The project "uni-mm-trainer" by bandyah is a small library aimed at training multimodal large language models (LLMs) that integrate text, vision, and audio data. With its high growth score of 28.67, this tool demonstrates significant interest from the developer community as it addresses the growing need for more comprehensive and integrated LLMs.
"fine-tuning-llm-lora-qlora-unsloth," maintained by wallnavigatorhook, provides tutorials and resources on fine-tuning large language models using techniques like LoRA (Low-Rank Adaptation) and QLoRA. The project's steady growth score of 13.25, coupled with its five recent commits, suggests active development and ongoing relevance in the fine-tuning community.
"can-i-finetune-this," developed by DaoyuanLi2816, offers an estimation tool to determine whether a Hugging Face model can be successfully fine-tuned on a local GPU. With 291 stars and a growth score of 13.08, this project has garnered considerable attention for its practical utility in resource-constrained environments.
"speechkv-trim," created by jelllott, introduces speech-aware KV cache pruning methods specifically designed for long-form speech LLMs like Qwen2-Audio and SALMONN. Despite zero recent commits, the library's 148 stars indicate a strong interest in efficient training techniques tailored to speech processing.
"clip-finetune-recipes," by thombanal, provides practical recipes for fine-tuning CLIP models with features such as distributed data parallel (DDP) training and LoRA. The project’s growth score of 6.60 reflects ongoing engagement from developers looking to enhance their CLIP model training processes.
"delta-Mem," developed by declare-lab, focuses on an efficient online memory system for large language models, aiming to optimize resource usage during training. With a growth score of 5.81 and 203 stars, this project continues to attract attention from researchers interested in reducing the computational overhead associated with LLMs.
"h34v3nzc0dex/strix-halo-llm-finetune-guide" offers detailed guides for fine-tuning large language models on AMD Strix Halo GPUs. The project's high number of recent commits (35) and a growth score of 4.62 suggest it is actively supporting the growing demand for practical, hardware-specific tuning advice.
"SoloCalm/MiniLoRA," developed by SoloCalm, provides tutorials and resources specifically for fine-tuning large language models with LoRA techniques in medical applications.

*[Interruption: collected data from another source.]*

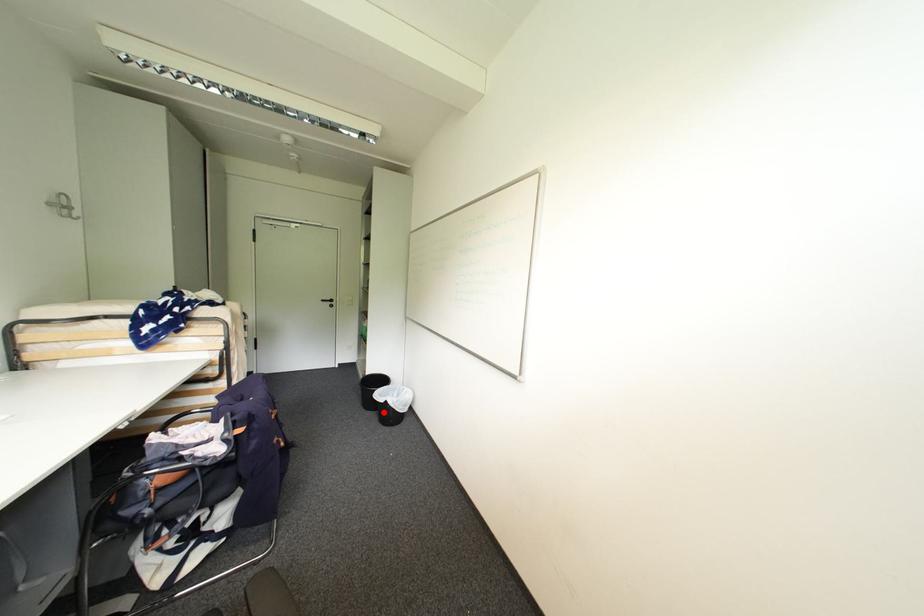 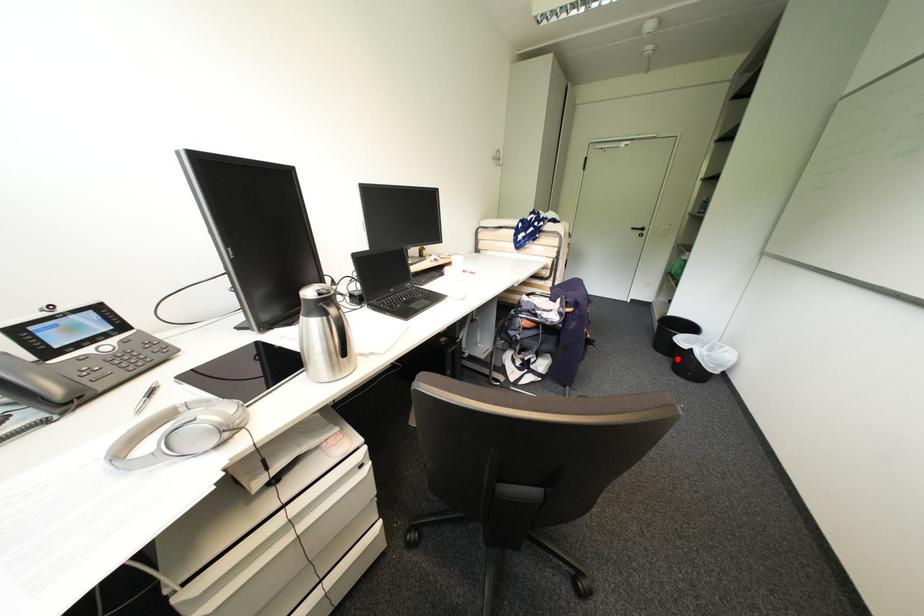 I am providing you with two images of the same scene from different viewpoints. A red point is marked on the first image and another point is marked on the second image. Does the point marked in image1 correspond to the same location as the one in image2?

Yes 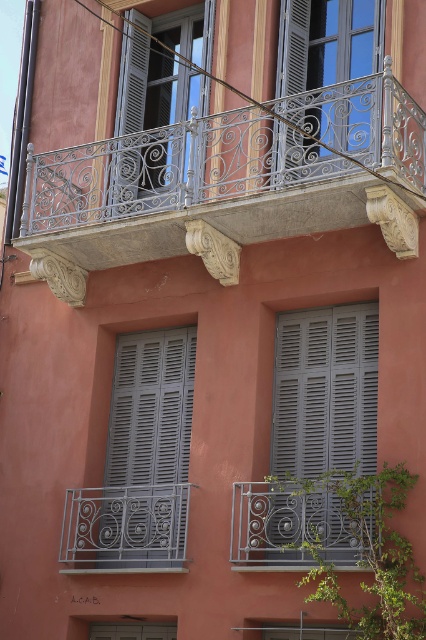 Question: Can you confirm if white wrought iron balcony at upper center is thinner than wrought iron balcony at lower center?

Choices:
 (A) no
 (B) yes

Answer: (A)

With 26 stars and a growth score of 4.09, this project reflects the growing interest in specialized model training for healthcare.
"JuliusBrussee/cavegemma," maintained by JuliusBrussee, is dedicated to fine-tuning the Gemma 4 31B model into "caveman-mode." This unique approach garners a growth score of 2.42 and has attracted 33 stars from developers interested in niche model customization.

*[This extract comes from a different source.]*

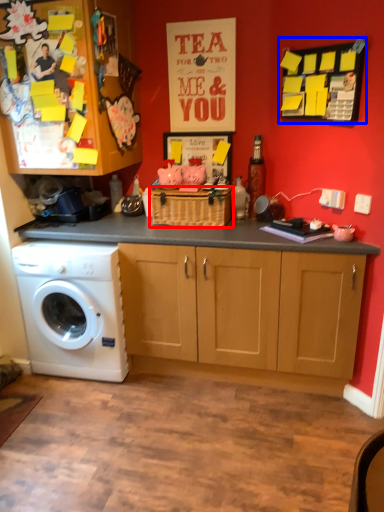 Question: Which of the following is the closest to the observer, basket (highlighted by a red box) or bulletin board (highlighted by a blue box)?

Choices:
 (A) basket
 (B) bulletin board

Answer: (B) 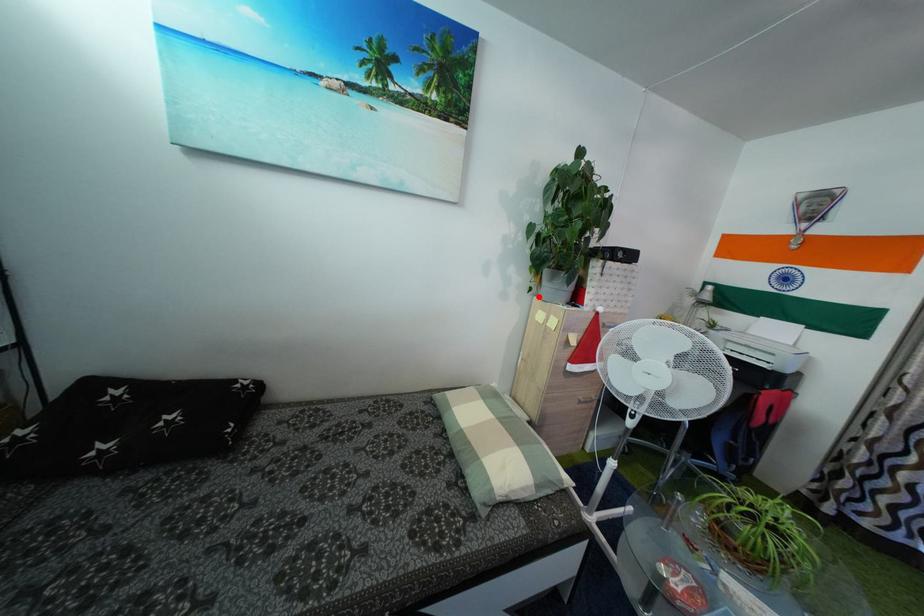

"Ahren09/UniSD," developed by Ahren09, implements a unified self-distillation framework for large language models as described in the associated research paper. The project's steady growth score of 2.37 and 111 stars indicate sustained interest among researchers working on advanced distillation techniques.
These projects collectively highlight the dynamic landscape of fine-tuning and training tools, where developers are increasingly focusing on efficiency, multimodality, and specialized applications to enhance the performance of large language models.